Onus of proof a matter of truth and justice

Dr Pita Sharples, Co-leader
15 June 2011

Maori Party Co-leader Dr Pita Sharples has welcomed the call by former Australian Prime Minister Paul Keating for the onus of proof in Aboriginal native title claims to land to be reversed.

“Paul Keating has called for Australian law to presume that Aboriginal customary land titles still exist, unless they are proven to have been extinguished,” said Dr Sharples.

“This is the position that the Maori Party secured in negotiations over the Marine and Coastal Area (Takutai Moana) Act, that the onus of proof should fall on those who say that customary interests have been abolished,” he said.

“It is one of the key differences between the new legislation, and the old Foreshore and Seabed Act – which said Maori had to prove unbroken exercise of customary rights and interests since 1840 to make a claim.

“Unbroken use of foreshore and seabed is very difficult for most hapu to prove, especially if their land adjoining the coast has been confiscated or lost.

“A presumption that customary rights continue unbroken puts the onus on the Crown to prove they have been extinguished. So reversing the burden of proof in the new law was a major victory for the Maori Party.

“Paul Keating said that Australian Native Title Act did not create customary title, it simply confirmed that native title existed before colonisation, and it could be recognised in Australian common law.

In his Lowitja O’Donoghue Oration, Paul Keating praised Lowitja O’Donoghue as an outstanding Aboriginal leader, who saw the opportunity created by the Mabo land rights decision, and who stepped up at a critical moment to lead negotiations with the Australian Federal government to consolidate Aboriginal land rights in the Native Title Act.

“Mr Keating took up the theme of his watershed Redfern Speech in 1992, as Prime Minister of Australia, that recognising the truth of Aboriginal native title to land would lay a foundation of justice for the future,” said Dr Sharples.

“The Maori Party’s view is that removing the injustices of the Foreshore and Seabed Act, including the presumption of Crown title, the abolition of rights of access to the Courts, and an unfair onus of proof, would open the way to further negotiations and future resolution based on truth and justice,” said Dr Sharples.
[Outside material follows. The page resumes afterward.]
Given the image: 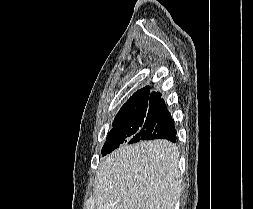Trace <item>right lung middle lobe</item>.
<instances>
[{"instance_id":"right-lung-middle-lobe-1","label":"right lung middle lobe","mask_w":253,"mask_h":209,"mask_svg":"<svg viewBox=\"0 0 253 209\" xmlns=\"http://www.w3.org/2000/svg\"><path fill=\"white\" fill-rule=\"evenodd\" d=\"M157 119L156 109H143L128 116L115 118L102 148V156L112 152L122 143L131 144L142 140L141 136L155 126Z\"/></svg>"}]
</instances>
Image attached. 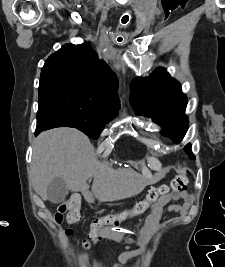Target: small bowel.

Marine and Coastal Area (Takutai Moana) Act 2011

s106 Burden of proof
• (1) In the case of an application for recognition of protected customary rights in a specified area of the common marine and coastal area, the applicant group must prove that the protected customary right—
o (a) has been exercised in the specified area; and
o (b) continues to be exercised by that group in the same area in accordance with tikanga.
(2) In the case of an application for the recognition of customary marine title in a specified area of the common marine and coastal area, the applicant group must prove that the specified area—o (a) is held in accordance with tikanga; and
o (b) has been used and occupied by the applicant group, either—
(i) from 1840 to the present day; or
(ii) from the time of a customary transfer to the present day.
(3) In the case of every application for a recognition order, it is presumed, in the absence of proof to the contrary, that a customary interest has not been extinguished.